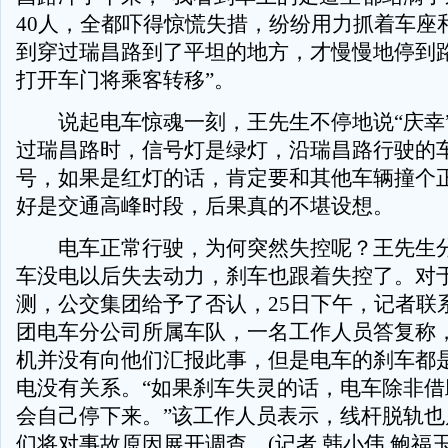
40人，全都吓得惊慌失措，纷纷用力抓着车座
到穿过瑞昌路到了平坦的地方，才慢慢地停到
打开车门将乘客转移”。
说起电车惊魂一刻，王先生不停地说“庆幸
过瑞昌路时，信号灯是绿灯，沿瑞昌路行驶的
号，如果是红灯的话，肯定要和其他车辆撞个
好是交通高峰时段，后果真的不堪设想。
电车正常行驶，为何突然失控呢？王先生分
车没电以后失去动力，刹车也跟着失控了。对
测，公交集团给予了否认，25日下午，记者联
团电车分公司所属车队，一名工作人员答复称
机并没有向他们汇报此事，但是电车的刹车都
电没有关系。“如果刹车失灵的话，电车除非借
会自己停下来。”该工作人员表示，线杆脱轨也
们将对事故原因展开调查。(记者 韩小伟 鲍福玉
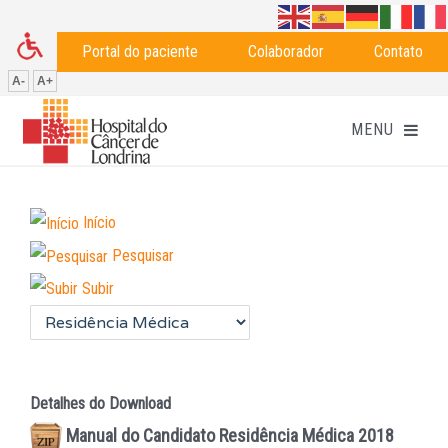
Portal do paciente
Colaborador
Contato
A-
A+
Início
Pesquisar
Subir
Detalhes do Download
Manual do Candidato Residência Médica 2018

##############################

• _EXERCISE INSTRUCTIONS_: Print the material verbatim; drop the pictures.

• _ANSWER TO THIS PROBLEM_:
40人，全都吓得惊慌失措，纷纷用力抓着车座
到穿过瑞昌路到了平坦的地方，才慢慢地停到
打开车门将乘客转移”。
说起电车惊魂一刻，王先生不停地说“庆幸
过瑞昌路时，信号灯是绿灯，沿瑞昌路行驶的
号，如果是红灯的话，肯定要和其他车辆撞个
好是交通高峰时段，后果真的不堪设想。
电车正常行驶，为何突然失控呢？王先生分
车没电以后失去动力，刹车也跟着失控了。对
测，公交集团给予了否认，25日下午，记者联
团电车分公司所属车队，一名工作人员答复称
机并没有向他们汇报此事，但是电车的刹车都
电没有关系。“如果刹车失灵的话，电车除非借
会自己停下来。”该工作人员表示，线杆脱轨也
们将对事故原因展开调查。(记者 韩小伟 鲍福玉
Portal do paciente
Colaborador
Contato
A-
A+
Início
Pesquisar
Subir
Detalhes do Download
Manual do Candidato Residência Médica 2018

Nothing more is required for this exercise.